Agora, o perigo volta a rondar o Estado do Rio. Afinal, obras emergenciais e de contenção acabam não saindo das promessas e do papel. O mesmo já ocorreu no Sul do País, onde ainda hoje há quem espere pelo socorro governamental, pelo menos cinco anos depois de que chuvas torrenciais deixaram mortos e desabrigados. Porém, não há ação realmente séria para tentar conter este tipo de tragédia. Buscam-se, antes de tudo, frases de efeito e discursos com promessas que visam apenas o voto nas urnas a cada eleição. Porém, de prático, nada mais é feito.

A cada acontecimento funesto, autoridades federais, estaduais e municipais apresentam soluções e prometem destinar dinheiro para tal. E fica por isso mesmo. Até a próxima chuva desalojar e matar cidadãos que sonham apenas com condições melhores de sobrevivência. Esse cenário só vai mudar quando os entes públicos deste País passarem a se preocupar de forma realista. Enquanto governantes e legisladores se preocuparem mais com os votos nas urnas e menos com os donos deles, estaremos fadados a repetir este tipo de notícia sempre nesta mesma época.

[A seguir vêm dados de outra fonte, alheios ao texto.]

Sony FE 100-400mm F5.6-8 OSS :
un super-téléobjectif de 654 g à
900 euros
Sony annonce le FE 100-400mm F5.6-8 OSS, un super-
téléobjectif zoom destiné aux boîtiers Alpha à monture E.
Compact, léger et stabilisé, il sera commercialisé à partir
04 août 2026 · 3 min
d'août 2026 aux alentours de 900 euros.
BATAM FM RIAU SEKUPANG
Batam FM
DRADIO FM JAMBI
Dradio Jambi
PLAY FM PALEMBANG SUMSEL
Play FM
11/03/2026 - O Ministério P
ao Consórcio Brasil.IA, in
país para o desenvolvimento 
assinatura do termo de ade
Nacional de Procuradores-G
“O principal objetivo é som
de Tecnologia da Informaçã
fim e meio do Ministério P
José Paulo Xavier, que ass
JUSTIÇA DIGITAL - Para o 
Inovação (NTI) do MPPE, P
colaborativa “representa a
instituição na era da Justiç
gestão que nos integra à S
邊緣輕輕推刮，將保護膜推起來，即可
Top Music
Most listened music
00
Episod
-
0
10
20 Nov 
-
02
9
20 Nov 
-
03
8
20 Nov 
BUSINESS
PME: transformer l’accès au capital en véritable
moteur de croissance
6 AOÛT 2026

Entra ano, sai ano, nada é feito que realmente beneficie as populações que moram em áreas de risco. Agora, quando as primeiras chuvas já causaram a morte de pelo menos quatro pessoas -- e especialistas não descartam a repetição da tragédia de 2011, pela falta de investimentos na região serrana do Rio --, mais uma vez o governo federal destina uma vultosa verba para o Estado para tentar amenizar o sofrimento das vítimas. Como tudo o que ocorre no Brasil, remedia-se apenas. A prevenção nunca é considerada. E mesmo quando se remedia o prejuízo, há um bem maior irrecuperável: as vidas que se perderam.

Não podemos mais assistir passivamente esta situação. O brasileiro precisa deixar de encarar com naturalidade os desvios de dinheiro público que ocorrem diariamente em nosso País. Desvia-se de quem precisa. Roubam-se os mais necessitados, prejudicando aqueles que são menos privilegiados. Há uma série de projetos capazes de minimizar o sofrimento dos residentes em áreas de risco, mas quase nenhum ainda foi colocado em prática. Enquanto as obras de estádios de futebol forem prioridade, dificilmente haverá uma solução para aqueles que, a cada chuva, perdem tudo: casa, bens e, principalmente, familiares.